The jocks' revolt had been led by Rene Douglas, who told Daily Racing Form, "I've got a black eye and was almost knocked down by a clod in the ninth race." Scott Savin, the track president, insisted nothing was wrong with the turf course. "What got me irate," he said, "was that they had ridden the sixth race on the turf and nobody said a peep. The jockeys don't run the show, and they shouldn't be able to bring it to a grinding halt."

Brubaker was irate, too. "I'm the most calm guy in the world," he said, "but I went crazy. If they're going to take it off the turf, they've got to tell you before you bet." He phoned Mortenson, his partner, who thought he was playing a cruel joke. Bigelow was crying.

A couple of minutes after the announcement, Bluebird Day was scratched, along with two other horses in the field. Under the rules for both the pick six and the pick three, a scratched horse is replaced by the post-time favorite. (Daily double bettors receive a consolation payoff.) But since there was nobody in the field with dirt form, there could be no solid favorite and Brubaker said, "I knew I was dead."

He was. An impossible-looking 24-1 shot won the ninth race, busting out any bettor who had inherited the post-time favorite.

Brubaker and partners did collect the lone consolation ticket for having five winners, worth $7,625, but not the $35,258 jackpot. Savin said, "He couldn't have been too upset if he got the consolation." Brubaker did not share the track president's opinion.

Last-minute switches of turf races are not unprecedented.
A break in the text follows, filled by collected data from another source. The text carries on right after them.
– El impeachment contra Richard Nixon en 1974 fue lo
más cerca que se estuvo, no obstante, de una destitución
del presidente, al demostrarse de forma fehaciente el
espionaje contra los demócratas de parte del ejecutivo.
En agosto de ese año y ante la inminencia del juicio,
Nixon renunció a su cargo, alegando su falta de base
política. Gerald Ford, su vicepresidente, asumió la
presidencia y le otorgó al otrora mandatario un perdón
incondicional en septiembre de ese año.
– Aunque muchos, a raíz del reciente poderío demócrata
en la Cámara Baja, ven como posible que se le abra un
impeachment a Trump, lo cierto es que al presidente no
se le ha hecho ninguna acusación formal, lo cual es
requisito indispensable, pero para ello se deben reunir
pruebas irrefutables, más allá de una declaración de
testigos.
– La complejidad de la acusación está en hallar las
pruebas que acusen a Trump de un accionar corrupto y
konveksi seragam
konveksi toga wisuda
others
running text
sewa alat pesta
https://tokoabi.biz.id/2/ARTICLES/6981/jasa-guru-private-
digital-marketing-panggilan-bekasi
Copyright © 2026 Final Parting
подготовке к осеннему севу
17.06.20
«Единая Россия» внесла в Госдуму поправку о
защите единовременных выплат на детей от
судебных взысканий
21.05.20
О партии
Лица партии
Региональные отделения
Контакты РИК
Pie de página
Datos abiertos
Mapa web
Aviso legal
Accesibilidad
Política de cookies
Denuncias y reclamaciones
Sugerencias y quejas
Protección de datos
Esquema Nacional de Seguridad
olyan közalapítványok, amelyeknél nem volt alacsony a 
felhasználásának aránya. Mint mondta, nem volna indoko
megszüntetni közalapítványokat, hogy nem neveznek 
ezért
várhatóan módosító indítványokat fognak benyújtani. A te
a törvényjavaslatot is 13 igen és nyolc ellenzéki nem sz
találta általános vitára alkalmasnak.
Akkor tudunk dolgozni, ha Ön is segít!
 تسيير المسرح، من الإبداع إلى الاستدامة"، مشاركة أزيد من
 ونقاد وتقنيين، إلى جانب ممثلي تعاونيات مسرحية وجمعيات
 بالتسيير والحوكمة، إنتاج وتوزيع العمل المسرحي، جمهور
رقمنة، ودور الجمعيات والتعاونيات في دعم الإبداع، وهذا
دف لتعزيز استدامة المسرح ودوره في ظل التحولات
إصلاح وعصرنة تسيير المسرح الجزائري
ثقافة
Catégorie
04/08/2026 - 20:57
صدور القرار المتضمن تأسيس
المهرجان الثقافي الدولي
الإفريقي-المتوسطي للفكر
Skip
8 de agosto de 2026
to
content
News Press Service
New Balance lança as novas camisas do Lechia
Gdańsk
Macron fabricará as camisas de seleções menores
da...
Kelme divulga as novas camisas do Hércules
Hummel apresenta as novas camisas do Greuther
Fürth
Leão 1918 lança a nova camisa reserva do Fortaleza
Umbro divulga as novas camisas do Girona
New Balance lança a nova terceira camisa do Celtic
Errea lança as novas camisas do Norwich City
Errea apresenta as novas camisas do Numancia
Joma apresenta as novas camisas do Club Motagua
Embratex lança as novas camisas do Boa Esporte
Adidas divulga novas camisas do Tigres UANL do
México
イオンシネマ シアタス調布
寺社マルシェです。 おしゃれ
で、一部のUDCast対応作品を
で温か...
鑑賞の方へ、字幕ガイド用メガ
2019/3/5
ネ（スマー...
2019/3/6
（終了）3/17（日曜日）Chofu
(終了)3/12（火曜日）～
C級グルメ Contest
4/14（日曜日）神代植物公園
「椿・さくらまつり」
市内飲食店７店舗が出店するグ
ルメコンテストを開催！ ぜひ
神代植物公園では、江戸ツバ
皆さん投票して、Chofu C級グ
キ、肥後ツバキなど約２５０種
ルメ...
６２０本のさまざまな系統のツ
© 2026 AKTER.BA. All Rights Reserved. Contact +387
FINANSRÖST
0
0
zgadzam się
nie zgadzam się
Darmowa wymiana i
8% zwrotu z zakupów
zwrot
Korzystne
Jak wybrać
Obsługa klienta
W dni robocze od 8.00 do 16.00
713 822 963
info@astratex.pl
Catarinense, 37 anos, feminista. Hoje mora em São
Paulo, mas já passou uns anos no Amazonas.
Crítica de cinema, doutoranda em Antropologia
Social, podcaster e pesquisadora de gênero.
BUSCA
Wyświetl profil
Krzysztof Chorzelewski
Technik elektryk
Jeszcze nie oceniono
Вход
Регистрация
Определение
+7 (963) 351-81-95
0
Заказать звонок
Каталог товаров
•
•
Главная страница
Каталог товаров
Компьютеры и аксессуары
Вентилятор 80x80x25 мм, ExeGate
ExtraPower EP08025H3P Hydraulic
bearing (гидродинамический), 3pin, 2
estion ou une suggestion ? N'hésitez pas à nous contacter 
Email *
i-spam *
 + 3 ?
Some years ago, a horseplayer named Red Tucker picked the first eight winners in the pick nine at Hollywood Park but missed a seven-digit payoff when the sprinkler system on the turf course malfunctioned and forced a last-minute transfer of the ninth race to the dirt. The sport needs to deal with such situations in a fairer way, and should do it this way: In pick threes, tracks should treat the switched race as if it were canceled and pay off on the basis of a pick two. The same would be true in a pick six; bettors who picked five would share the entire pool wagered that day, but they wouldn't be entitled to any share of the carry-over jackpot.

However, there was a larger issue than pick-six rules involved here Sunday. Nobody would question jockeys' refusal to ride under unsafe conditions; theirs is a dangerous profession under the best of circumstances. But they had ridden two races earlier in the day, and they rode in two turf races Monday, so how bad could the turf have been at 5:38 p.m. Sunday? In marginal situations, the jockeys ought to remember that the betting public has a stake in this sport, too.

Jockeys, like horsemen and management, tend to forget that the bettors make possible the existence of the racing industry. "It seems," said Brubaker, "that they have no regard for people who are making money for them." The population of committed bettors is dwindling steadily, and Gulfstream alienated a few more Sunday.